## [Directions]
Transcribe the records in full; omit images.

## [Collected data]
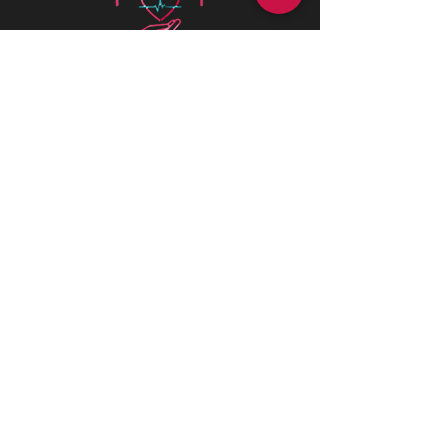
Health is best
is a Canadian company
driven by a deep passion for assisting
individuals in need. We believe in the
profound value of supporting others
and empowering individuals to
advocate for their health and positively
impact their lives.
CONTACT INFORMATIONS
Office:
+1 (226) 383 1001
170 St Andrew St E, Fergus, ON N1M
1P8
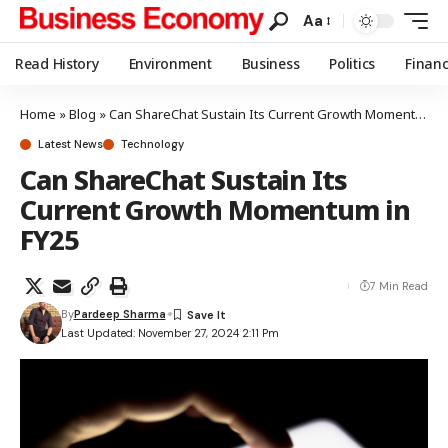
Aa
Read History
Environment
Business
Politics
Finan
Home
»
Blog
»
Can ShareChat Sustain Its Current Growth Momentum in FY25
Latest News
Technology
Can ShareChat Sustain Its
Current Growth Momentum in
FY25
7 Min Read
By
Pardeep Sharma
Last Updated: November 27, 2024 2:11 Pm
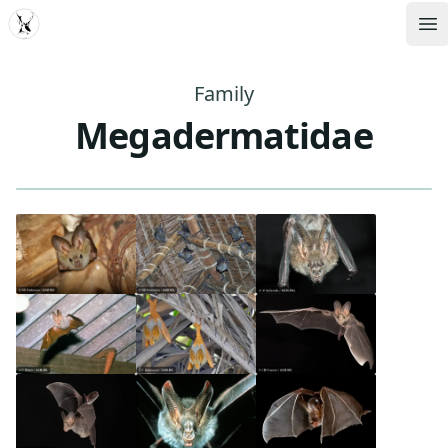
MDD
Op
Family
Megadermatidae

## [Response to this exercise]
Health is best
is a Canadian company
driven by a deep passion for assisting
individuals in need. We believe in the
profound value of supporting others
and empowering individuals to
advocate for their health and positively
impact their lives.
CONTACT INFORMATIONS
Office:
+1 (226) 383 1001
170 St Andrew St E, Fergus, ON N1M
1P8
Aa
Read History
Environment
Business
Politics
Finan
Home
»
Blog
»
Can ShareChat Sustain Its Current Growth Momentum in FY25
Latest News
Technology
Can ShareChat Sustain Its
Current Growth Momentum in
FY25
7 Min Read
By
Pardeep Sharma
Last Updated: November 27, 2024 2:11 Pm
MDD
Op
Family
Megadermatidae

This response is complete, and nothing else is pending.